A Review of Egypt's Higher Education

March 25, 2010

April 2010 – A new report by the World Bank and the Organization for Economic Co-operation and Development (OECD) urges reforms in Egypt’s higher education system to ensure responsiveness to the labor market requirements and reduce social inequalities arising from differences in educational opportunity.

The review of the Egyptian higher education system, titled “OECD/World Bank Reviews of National Policies for Education: Higher Education in Egypt”, was disseminated at an event hosted by the Ministry of Higher Education. The European Training Foundation (ETF), an agency of the European Union, has collaborated with OECD-World Bank in the joint review.

The review highlighted the following four challenges that are currently facing the higher education sector: (1) narrow access and limited opportunities for students; (2) poor quality of educational inputs and processes; (3) deficiencies and imbalances in graduate output relative to labor market requirements; and, (4) under-developed university research capability and linkages to the national innovation system.

Findings from surveys of students and graduates of Egypt’s higher education and vocational education sub-sectors indicated similar concerns about the necessary need to strengthen the links between higher education and the labor market.  

Ten Main Directions for Reform of Egypt’s Higher Education

1. Clarify the expected capabilities of graduates

Students, educational institutions and employers all need clearer signals about the purpose of higher education, the meaning of educational qualifications, and the standards of graduate achievement. New approaches to teaching and learning are required to develop employability skills. It is necessary to develop qualifications descriptors and pathways for individuals to build their levels of educational attainment progressively.

2. Improve the balance of graduate output to fit labor market needs

This requires: (1) a more balanced supply of graduates of university and technical and vocational education with a view to increasing the proportion of graduates with practical skills relevant to labour market needs; (2) wider opportunities for students to undertake studies that can lead to employment; (3) greater discretion for institutions to offer courses in response to student demand having regard to labour market opportunities; (4) engagement with employers and professional bodies in designing and evaluating courses; (5) timely information about labour market supply and demand; and (6) professional careers advice to help students and parents make informed educational choices.

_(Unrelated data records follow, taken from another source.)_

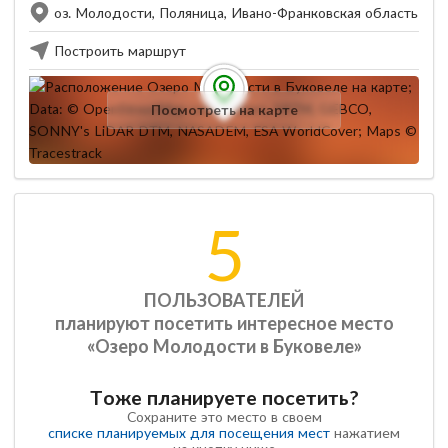
оз. Молодости, Поляница, Ивано-Франковская область
Построить маршрут
Посмотреть на карте
5
ПОЛЬЗОВАТЕЛЕЙ
планируют посетить интересное место
«Озеро Молодости в Буковеле»
Тоже планируете посетить?
Сохраните это место в своем
списке планируемых для посещения мест
нажатием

3. Strengthen national steering capacity

There is a need for greater clarity of the respective roles of different higher education institutions, and an ability to steer the development of a co-ordinated system. Steps need to be taken to achieve a more effective balance between institutional self-regulation and overall public control of the scale, structure, quality and cost of Egypt’s higher education system.

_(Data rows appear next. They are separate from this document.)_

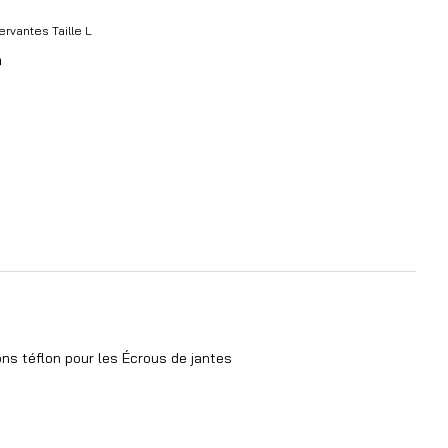
ervantes Taille L
ons téflon pour les Écrous de jantes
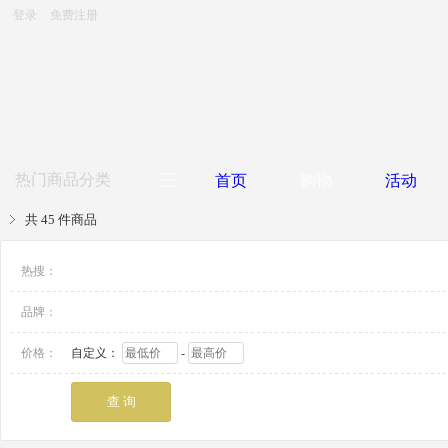
登录
免费注册
热门商品分类
首页
购物
活动
共 45 件商品
大堂用品
热搜：
客房用品
品牌：
餐饮用品
价格：
自定义：
-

4. Diversify the supply of higher education opportunities to meet a larger student body with varying needs, aptitudes and motivations

Currently, the technical and vocational education and training (TVET) system is very weak and poorly regarded by Egyptian society, and is an unattractive alternative in its present form. A priority is to renew the TVET system, including enhancing the status of TVET qualifications, upgrading facilities, and marketing the value of technical skills to the community.

5. Increase institutional operating flexibility and self-management capacity

To align Egyptian universities with their international counterparts, public universities with the status of a public corporation might be governed by a Board of Trustees with authority to oversee their academic and operational affairs according to their agreed mission and subject to appropriate accountabilities.

6. Share costs more equitably

The cost burden of higher education provision falls disproportionately on the Government and general taxpayers, while those who benefit the most do not pay their fair share of the costs. Few countries have been able to expand their higher education system while at the same time raising its quality without requiring a significant contribution from students and their families.

7. Widen admission criteria to recognize diverse potential

Total reliance on the secondary school leaving examination (Thanaweya Amma) as the sole basis for admission to higher education limits opportunities for many students. Consideration might be given to expanding the criteria for student access to higher education by developing initially a test of generic reasoning and thinking skills to complement the national secondary school examinations.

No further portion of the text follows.